A few days after that it was very hot and sultry, and at noon the thunder heads were piled high all around the horizon.

“I don’t doubt but we shall have showers this afternoon,” said Father Flower, when he came in from the garden for his dinner.

After the dinner-dishes were washed up, and the baby rocked to sleep, Flax came to her mother with a petition.

“Mother,” said she, “won’t you give me a holiday this afternoon?”

“Why, where do you want to go, Flax?” said her mother.

“I want to go over on the mountain and hunt for wild flowers,” replied Flax.

“But I think it is going to rain, child, and you will get wet.”

“That won’t hurt me any, mother,” said Flax, laughing.

“Well, I don’t know as I care,” said her mother, hesitatingly. “You have been a very good industrious girl, and deserve a little holiday. Only don’t go so far that you cannot soon run home if a shower should come up.”

So Flax curled her flaxen hair and tied it up with a blue ribbon, and put on her blue and white checked dress. By the time she was ready to go the clouds over in the northwest were piled up very high and black, and it was quite late in the afternoon. Very likely her mother would not have let her gone if she had been at home, but she had taken the baby, who had waked from his nap, and gone to call on her nearest neighbor, half a mile away. As for her father, he was busy in the garden, and all the other children were with him, and they did not notice Flax when she stole out of the front door. She crossed the river on a pretty arched stone bridge nearly opposite the house, and went directly into the woods on the side of the mountain.
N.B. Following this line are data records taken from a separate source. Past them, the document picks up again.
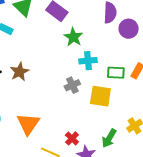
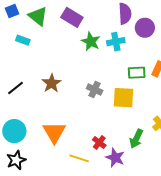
cyan cross: (88, 61) -> (116, 42), moved
brown star: (20, 72) -> (52, 83), moved
gray cross: (72, 85) -> (95, 89), turned -35

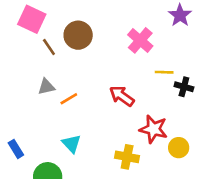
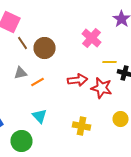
brown circle: (78, 35) -> (44, 48), moved
red arrow: (122, 96) -> (78, 80), turned 138
red star: (153, 129) -> (102, 88), moved

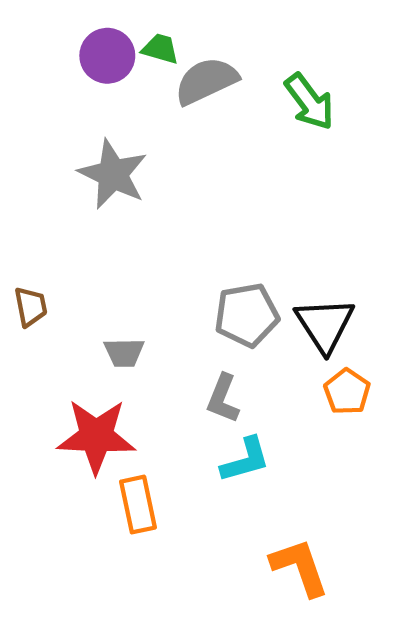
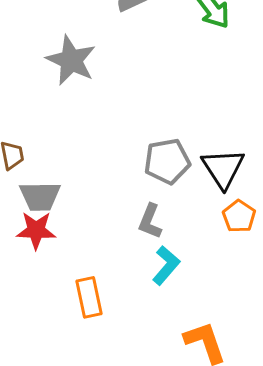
gray trapezoid: (124, 353) -> (40, 196), moved, size x1.4
red star: (96, 436) -> (36, 230), moved, size x0.7
cyan L-shape: (245, 460) -> (166, 265), turned -33

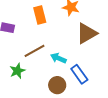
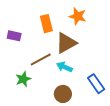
brown triangle: (87, 33) -> (66, 43), moved
blue rectangle: (79, 74) -> (96, 84), moved

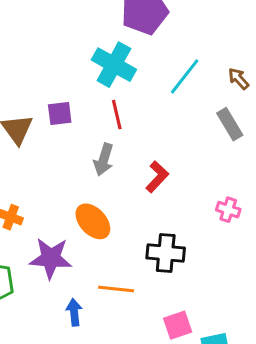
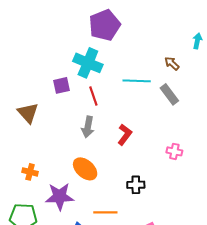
cyan line: (185, 76) -> (137, 81), moved, turned 60
purple square: (60, 114) -> (62, 85), moved
black cross: (166, 253) -> (136, 185), size x0.7

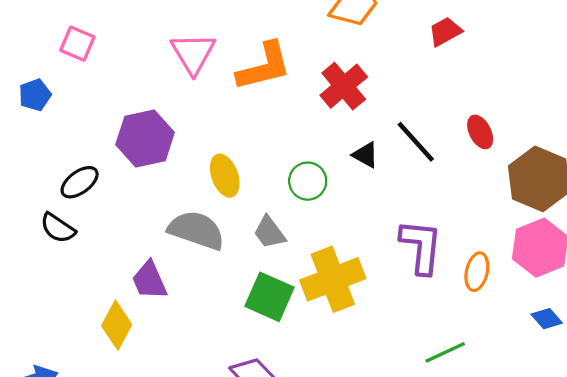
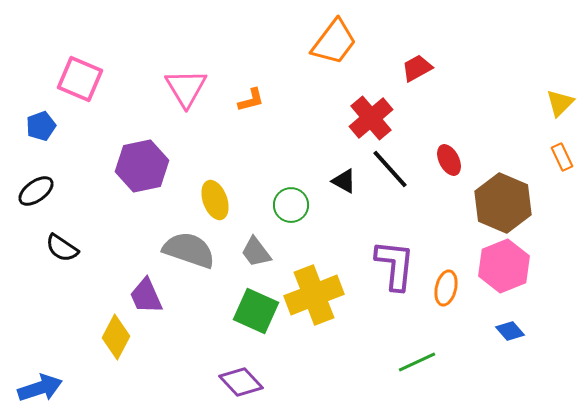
pink square: (77, 44) -> (80, 79), size x1.4
orange L-shape: (264, 66) -> (251, 100), size x0.5
red cross: (344, 86) -> (371, 118), moved
black ellipse: (80, 182) -> (36, 191), moved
Everything was very still and dark and solemn in the woods. They knew about the storm that was coming. Now and then Flax heard the leaves talking in queer little rustling voices. She inherited the ability to understand what they said from her father. They were talking to each other now in the words of her father’s song. Very likely he had heard them saying it sometime, and that was how he happened to know it,

“O what is it shineth so golden-clear
At the rainbow’s foot on the dark green hill?”

Flax heard the maple leaves inquire. And the pine-leaves answered back:

“‘Tis the Pot of Gold, that for many a year
Has shone, and is shining and dazzling still.”

Then the maple-leaves asked:

“And whom is it for, O Pilgrim, pray?”

And the pine-leaves answered:

“For thee, Sweetheart, should’st thou go that way.”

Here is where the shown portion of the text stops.